Superposition of test-retest STEAM spectra (voxel size 2×2×2 cm³, TR 3 s, TE 10 ms, mixing time 50 ms, 96 averages, acquisition time 5 min) acquired during the two study sessions (#1 and #2, left) and their difference (right). Extra: Corresponding spectra of a subject on medication known to impact GABA concentrations.

Figure 7

Mean CoV (%) of the target metabolites (GSH, GABA, glutamate and glutamine), the established MS biomarkers (choline, myo-inositol, N-acetylaspartate/ N-acetylaspartylglutamate), and additional metabolites (creatine, phosphocreatine, ascorbate, aspartate, scyllo-inositol, and taurine) quantified twice during different sessions in 5 healthy subjects. Error bars represent standard errors of the mean. GSH and GABA were measured using semi-LASER JDE, and STEAM was used to detect glutamate, glutamine, the established MS biomarkers, and additional metabolites.

Figure 8

Superposition of test-retest difference spectra for JDE of GSH acquired using a semi-LASER sequence (voxel size 3×3×3 cm³, TR 3 s, TE 72 ms, 64 averages per JDE condition, acquisition time 7 min) during the two study sessions (#1 and #2, left) and their difference (right).
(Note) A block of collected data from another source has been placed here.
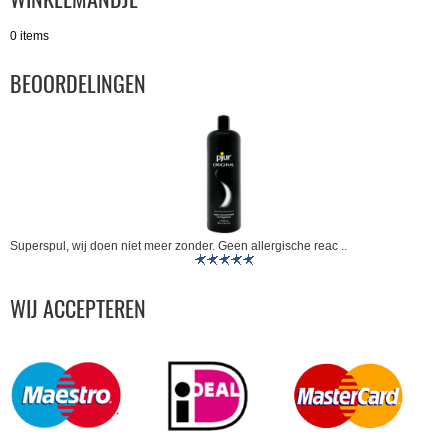
0 items
BEOORDELINGEN
Superspul, wij doen niet meer zonder. Geen allergische reac ..
WIJ ACCEPTEREN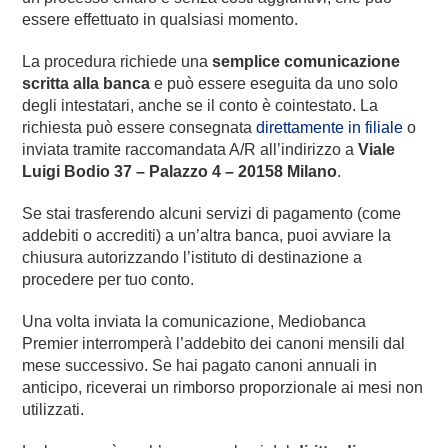
essere effettuato in qualsiasi momento.
La procedura richiede una
semplice comunicazione
scritta alla banca
e può essere eseguita da uno solo
degli intestatari, anche se il conto è cointestato. La
richiesta può essere consegnata
direttamente in filiale
o
inviata tramite raccomandata A/R all’indirizzo a
Viale
Luigi Bodio 37 – Palazzo 4 – 20158 Milano
.
Se stai trasferendo alcuni servizi di pagamento (come
addebiti o accrediti) a un’altra banca, puoi avviare la
chiusura autorizzando l’istituto di destinazione a
procedere per tuo conto.
Una volta inviata la comunicazione, Mediobanca
Premier interromperà l’addebito dei canoni mensili dal
mese successivo. Se hai pagato canoni annuali in
anticipo, riceverai un rimborso proporzionale ai mesi non
utilizzati.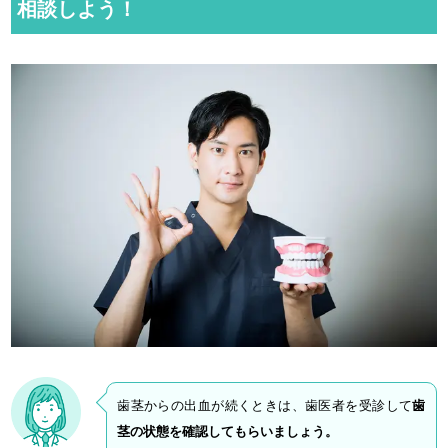
相談しよう！
歯茎からの出血が続くときは、歯医者を受診して
歯
茎の状態を確認してもらいましょう。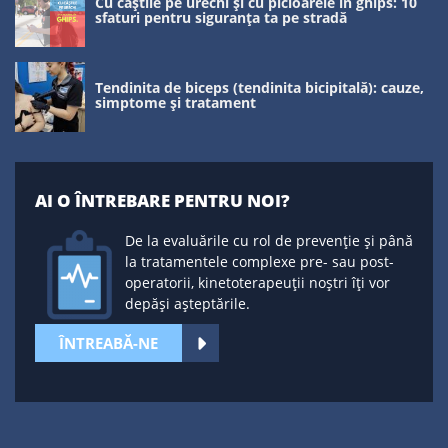
Cu căștile pe urechi și cu picioarele în ghips: 10
sfaturi pentru siguranța ta pe stradă
Tendinita de biceps (tendinita bicipitală): cauze,
simptome și tratament
AI O ÎNTREBARE PENTRU NOI?
De la evaluările cu rol de prevenție și până
la tratamentele complexe pre- sau post-
operatorii, kinetoterapeuții noștri îți vor
depăși așteptările.
ÎNTREABĂ-NE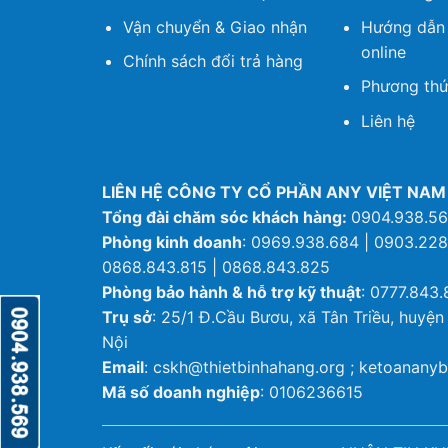
Vận chuyển & Giao nhận
Hướng dẫn
online
Chính sách đổi trả hàng
Phương thứ
Liên hệ
LIÊN HỆ CÔNG TY CỔ PHẦN ANY VIỆT NAM
Tổng đài chăm sóc khách hàng:
0904.938.5
Phòng kinh doanh
: 0969.938.684 | 0903.228
0868.843.815 | 0868.843.825
Phòng bảo hành & hỗ trợ kỹ thuật
: 0777.843.
Trụ sở
: 25/1 Đ.Cầu Bươu, xã Tân Triều, huyện
Nội
Email
: cskh@thietbinhahang.org ; ketoanan
Mã số doanh nghiệp
: 0106236615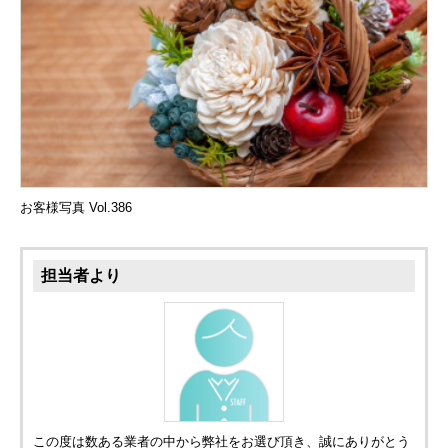
お客様写真 Vol.386
担当者より
この度は数ある業者の中から弊社をお選び頂き、誠にありがとう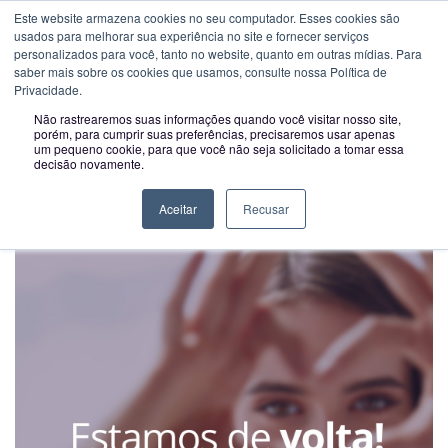
Novo horário a partir de 01-02-2023:
Segunda a Sexta das 09H00 às
Este website armazena cookies no seu computador. Esses cookies são
usados ​​para melhorar sua experiência no site e fornecer serviços
Toggle
13H00 e das 14H00 às 18:00
personalizados para você, tanto no website, quanto em outras mídias. Para
navigatio
saber mais sobre os cookies que usamos, consulte nossa Política de
Privacidade.
Não rastrearemos suas informações quando você visitar nosso site,
Story Facebook e Instagram
porém, para cumprir suas preferências, precisaremos usar apenas
um pequeno cookie, para que você não seja solicitado a tomar essa
decisão novamente.
MATERIAL DE MARKETING
Aceitar
Recusar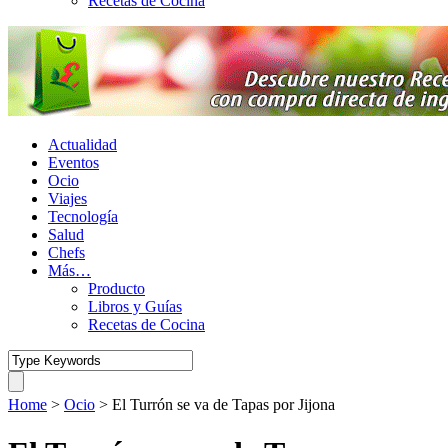
Recetas de Cocina
Actualidad
Eventos
Ocio
Viajes
Tecnología
Salud
Chefs
Más…
Producto
Libros y Guías
Recetas de Cocina
Home
>
Ocio
>
El Turrón se va de Tapas por Jijona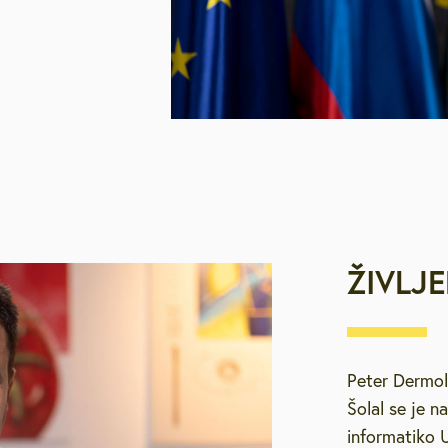
ŽIVLJE
Peter Dermol 
Šolal se je n
informatiko U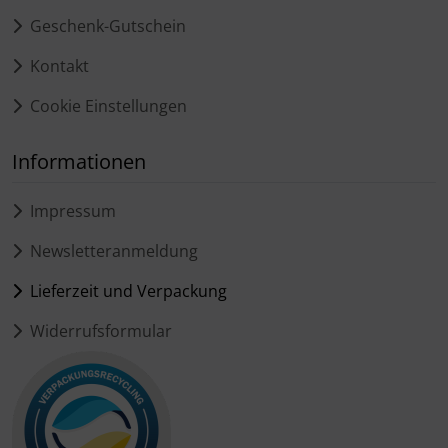
Geschenk-Gutschein
Kontakt
Cookie Einstellungen
Informationen
Impressum
Newsletteranmeldung
Lieferzeit und Verpackung
Widerrufsformular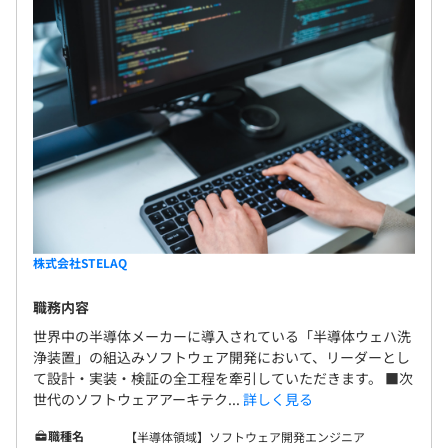
株式会社STELAQ
職務内容
世界中の半導体メーカーに導入されている「半導体ウェハ洗
浄装置」の組込みソフトウェア開発において、リーダーとし
て設計・実装・検証の全工程を牽引していただきます。 ■次
世代のソフトウェアアーキテク...
詳しく見る
職種名
【半導体領域】ソフトウェア開発エンジニア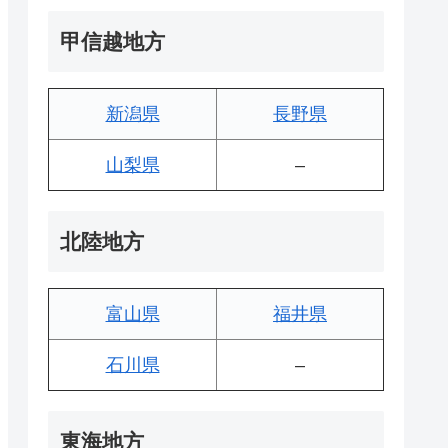
甲信越地方
新潟県
長野県
山梨県
–
北陸地方
富山県
福井県
石川県
–
東海地方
Extra: Superposition of test-retest difference spectra for JDE of GABA acquired using a semi-LASER sequence (voxel size 3×3×3 cm³, TR 3 s, TE 72 ms, 128 averages per JDE condition, acquisition time 13 min) during the two study sessions (#1 and #2, left) and their difference (right) of a subject on medication known to impact GABA concentrations.

Figure 9

Proof of principle: GSH (A), GABA (B), and glutamate (C, Glu) detection in an MS patient.